Fluhrer Regina, Capell Anja, Westmeyer Gil, Willem Michael, Hartung Bianka, Condron Margaret M, Teplow David B, Haass Christian, Walter Jochen
Adolf Butenandt-Institute, Department of Biochemistry, Laboratory for Alzheimer's and Parkinson's Disease Research, Ludwig-Maximilians-University, Munich, Germany.
J Neurochem. 2002 Jun;81(5):1011-20. doi: 10.1046/j.1471-4159.2002.00908.x.
beta-Site amyloid precursor protein cleavage enzyme (BACE)-1 and BACE-2 are members of a novel family of membrane-bound aspartyl proteases. While BACE-1 is known to cleave beta-amyloid precursor protein (betaAPP) at the beta-secretase site and to be required for the generation of amyloid beta-peptide (Abeta), the role of its homologue BACE-2 in amyloidogenesis is less clear. We now demonstrate that BACE-1 and BACE-2 have distinct specificities in cleavage of betaAPP in cultured cells. Radiosequencing of the membrane-bound C-terminal cleavage product revealed that BACE-2 cleaves betaAPP in the middle of the Abeta domain between phenylalanines 19 and 20, resulting in increased secretion of APPs-alpha- and p3-like products and reduced production of Abeta species. This cleavage can occur in the Golgi and later secretory compartments. We also demonstrate that BACE-1-mediated cleavage of betaAPP at Asp1 of the Abeta domain can occur as early as in the endoplasmic reticulum, while cleavage at Glu11 occurs in later compartments. These data indicate that the distinct specificities of BACE-1 and BACE-2 in their cleavage of betaAPP differentially affect the generation of Abeta.

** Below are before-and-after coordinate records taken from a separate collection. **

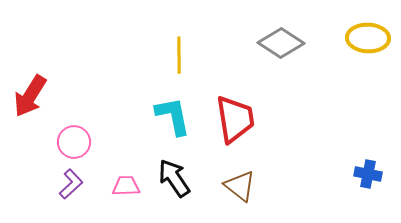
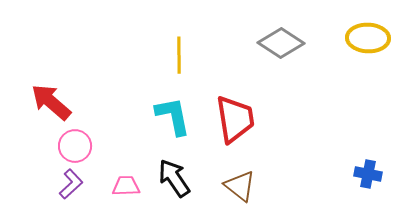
red arrow: moved 21 px right, 6 px down; rotated 99 degrees clockwise
pink circle: moved 1 px right, 4 px down
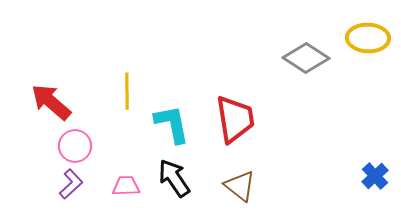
gray diamond: moved 25 px right, 15 px down
yellow line: moved 52 px left, 36 px down
cyan L-shape: moved 1 px left, 8 px down
blue cross: moved 7 px right, 2 px down; rotated 36 degrees clockwise
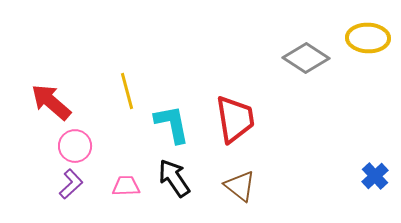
yellow line: rotated 15 degrees counterclockwise
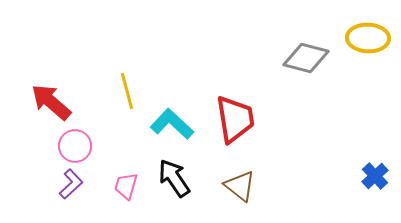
gray diamond: rotated 18 degrees counterclockwise
cyan L-shape: rotated 36 degrees counterclockwise
pink trapezoid: rotated 72 degrees counterclockwise
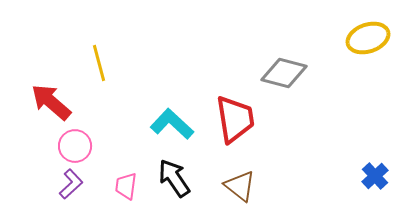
yellow ellipse: rotated 21 degrees counterclockwise
gray diamond: moved 22 px left, 15 px down
yellow line: moved 28 px left, 28 px up
pink trapezoid: rotated 8 degrees counterclockwise
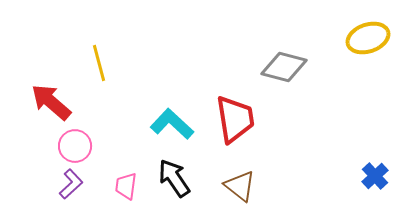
gray diamond: moved 6 px up
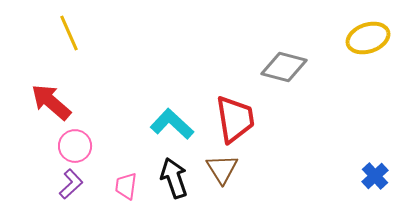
yellow line: moved 30 px left, 30 px up; rotated 9 degrees counterclockwise
black arrow: rotated 15 degrees clockwise
brown triangle: moved 18 px left, 17 px up; rotated 20 degrees clockwise
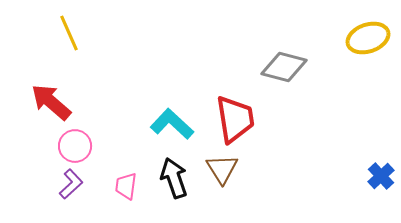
blue cross: moved 6 px right
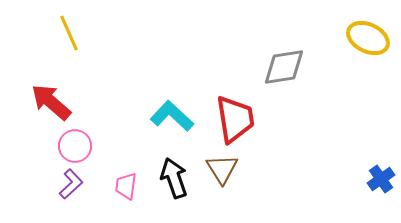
yellow ellipse: rotated 45 degrees clockwise
gray diamond: rotated 24 degrees counterclockwise
cyan L-shape: moved 8 px up
blue cross: moved 3 px down; rotated 8 degrees clockwise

β位点淀粉样前体蛋白裂解酶(BACE)-1和BACE-2是膜结合天冬氨酸蛋白酶新家族的成员。虽然已知BACE-1在β-分泌酶位点裂解β淀粉样前体蛋白(βAPP),并且是淀粉样β肽(Aβ)生成所必需的,但其同源物BACE-2在淀粉样蛋白生成中的作用尚不清楚。我们现在证明,BACE-1和BACE-2在培养细胞中裂解βAPP具有不同的特异性。对膜结合的C末端裂解产物进行放射性测序显示,BACE-2在Aβ结构域中苯丙氨酸19和20之间裂解βAPP,导致APPs-α和p3样产物的分泌增加,Aβ种类的产生减少。这种裂解可发生在高尔基体和随后的分泌小室中。我们还证明,BACE-1介导的βAPP在Aβ结构域Asp1处的裂解最早可在内质网中发生,而在Glu11处的裂解发生在随后的小室中。这些数据表明,BACE-1和BACE-2在裂解βAPP方面的不同特异性对Aβ的产生有不同影响。